Il fut fait ainsi que de désirait M. de Moncan. L’Intendant d’Auvergne donna des ordres aux subdélégués qui les transmirent aux consuls, et tout fut ordonné et disposé pour que les battues fussent exécutées dans toutes les règles et que les dragons reçussent pour eux comme pour leurs bêtes ce qui était nécessaire dans ces journées mouvementées.

Le zèle des chasseurs était, en outre de la satisfaction bien légitime de délivrer son pays, stimulé par l’appât d’une gratification de deux mille livres que le 18 novembre, les États de Languedoc, sur la proposition de l’archevêque de Narbonne, promettaient à celui qui tuerait la Bête et qui en justifierait d’une manière non équivoque, tandis que les syndics de Gévaudan et de Vivarais avaient déjà promis, chacun de leur côté, une récompense de deux cents livres.

M. Duhamel se mit en relation directe avec l’Intendant d’Auvergne.

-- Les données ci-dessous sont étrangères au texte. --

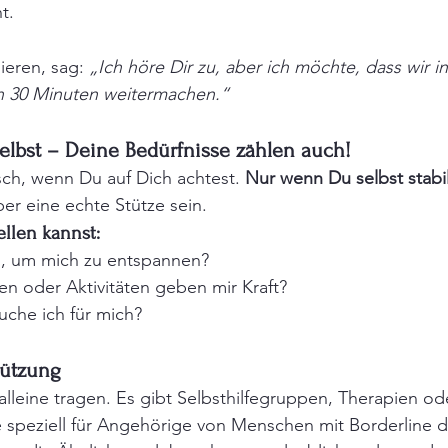
t.
ieren, sag: 
„Ich höre Dir zu, aber ich möchte, dass wir i
in 30 Minuten weitermachen.“
selbst – Deine Bedürfnisse zählen auch!
sch, wenn Du auf Dich achtest. 
Nur wenn Du selbst stabil
 eine echte Stütze sein.
ellen kannst:
h, um mich zu entspannen?
 oder Aktivitäten geben mir Kraft?
auche ich für mich?
tützung
 alleine tragen. Es gibt Selbsthilfegruppen, Therapien o
e speziell für Angehörige von Menschen mit Borderline da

« Sur les représentations que j’ai eu l’honneur de faire à M. le comte de Moncan, commandeur de la province de Languedoc, touchant ce que j’aurois à faire, si, vu la proximité de l’Auvergne, la Bête féroce que je suis chargé de détruire y passoit, je viens de recevoir à l’instant des ordres pour y suivre ledit animal. M. le comte de Moncan me mande, M., qu’il a eu l’honneur de vous écrire à ce sujet pour vous prier de vouloir bien faire donner des ordres en conséquence pour que MM. les maires et consuls soient prévenus de mon arrivée, si j’étois relativement à ma commission obligé de m’y transporter avec mon détachement.

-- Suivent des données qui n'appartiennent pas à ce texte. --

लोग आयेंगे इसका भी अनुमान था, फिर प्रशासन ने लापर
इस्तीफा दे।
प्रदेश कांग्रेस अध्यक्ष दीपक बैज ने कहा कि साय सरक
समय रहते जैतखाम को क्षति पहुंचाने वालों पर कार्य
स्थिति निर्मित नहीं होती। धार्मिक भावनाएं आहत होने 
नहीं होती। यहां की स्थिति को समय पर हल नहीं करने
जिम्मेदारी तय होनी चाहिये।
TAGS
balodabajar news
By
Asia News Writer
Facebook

« Comme je n’ai rien tant à cœur que de tâcher de parvenir à détruire un monstre dont le publique souffre journellement, je vous supplierois, M., de vouloir bien faire ordonner à tous les maires et consuls de la généralité d’Auvergne, qu’ils ayent à m’informer sur-le-champ si le hazard faisoit qu’on y aperçut cette cruelle Bête, ayant l’attention d’employer pour cela des exprès sûrs et de ne donner que des nouvelles bien positives à cet égard, en me les adressant à Saint-Chély ; comme la prière que j’ai l’honneur de vous faire a pour objet le bien publique, je me flatte que vous voudrez bien l’approuver…

« À Saint-Chély, le 14 décembre 1764.

« Signé, Duhamel[1]. »


Ces mesures prises n’étaient point inutiles.

Au lendemain même de ce jour, l’on comptait une nouvelle victime. Aussitôt les consuls de Saint-Flour avertirent l’Intendant d’Auvergne de l’événement arrivé :


« Mgr… En exécution des ordres portés par l’honneur de votre lettre nous nous hattons de vous donner avis que la bette féroce est à deux lieues de cette ville et qu’elle dévora le quinze du courant à dix heures du matin auprès du village de Sistrières et aux environs des bois de Mgr de la Tour près la montagne de la Margheride, une fille âgée de quarante cinq ans, appelée Catherine Chastang, du lieu de la Fage, paroisse de Védrines-Saint-Loup. La tette de cette fille fut trouvée à cent pas du corps et le corps ettoit dévoré en partie. Cette malheureuse fut surprise par cet animal en gardant ses bestiaux. Depuis ce triste événement ce monstre n’a pas été veu de personne, et les habitants ont fait une chasse qui n’a rien produit.

« Si M. Duhamel se décide à poursuivre cet animal nous croyons devoir prévenir votre Grandeur qu’il sera très-difficile de loger la troupe et cet officier dans un pays isolé et dépourvu de tout et sujet à de grands froids qui empêcheront cet officier de pouvoir faire manœuvrer sa troupe. Il y a au contraire dans les environs, des particuliers en ettat de conduire cette chasse de les même favoriser s’ils avoient des ordres pour pouvoir contraindre les habitants des villages voisins parmi lesquels il y a de très-bons tireurs. Si votre Grandeur trouve à propos de nous procurer quelque chose à cet égard, nous remplirons ses ordres avec empressement, nous donnerons connaissance de ces derniers événements à M. Duhamel, et nous n’en aprenons la confirmation et le détail que dans le moment par le curé du lieu.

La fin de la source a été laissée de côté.